→ **What is expected**
Check each line of the entries below for the word "Krzysztof", and copy out the ones that have it.

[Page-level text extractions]
_ _ _ _ _ _ _
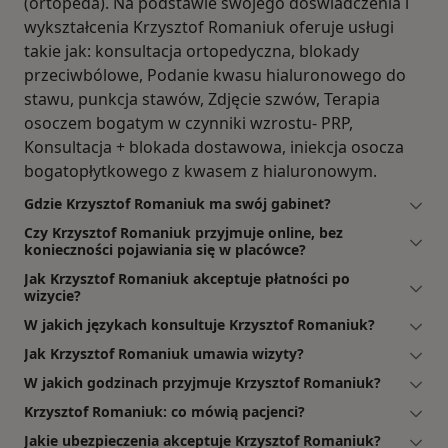
(ortopeda). Na podstawie swojego doświadczenia i
wykształcenia Krzysztof Romaniuk oferuje usługi
takie jak: konsultacja ortopedyczna, blokady
przeciwbólowe, Podanie kwasu hialuronowego do
stawu, punkcja stawów, Zdjęcie szwów, Terapia
osoczem bogatym w czynniki wzrostu- PRP,
Konsultacja + blokada dostawowa, iniekcja osocza
bogatopłytkowego z kwasem z hialuronowym.
Gdzie Krzysztof Romaniuk ma swój gabinet?
Czy Krzysztof Romaniuk przyjmuje online, bez
konieczności pojawiania się w placówce?
Jak Krzysztof Romaniuk akceptuje płatności po
wizycie?
W jakich językach konsultuje Krzysztof Romaniuk?
Jak Krzysztof Romaniuk umawia wizyty?
W jakich godzinach przyjmuje Krzysztof Romaniuk?
Krzysztof Romaniuk: co mówią pacjenci?
Jakie ubezpieczenia akceptuje Krzysztof Romaniuk?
_ _ _ _ _ _ _
→ **The answer**
wykształcenia Krzysztof Romaniuk oferuje usługi
Gdzie Krzysztof Romaniuk ma swój gabinet?
Czy Krzysztof Romaniuk przyjmuje online, bez
Jak Krzysztof Romaniuk akceptuje płatności po
W jakich językach konsultuje Krzysztof Romaniuk?
Jak Krzysztof Romaniuk umawia wizyty?
W jakich godzinach przyjmuje Krzysztof Romaniuk?
Krzysztof Romaniuk: co mówią pacjenci?
Jakie ubezpieczenia akceptuje Krzysztof Romaniuk?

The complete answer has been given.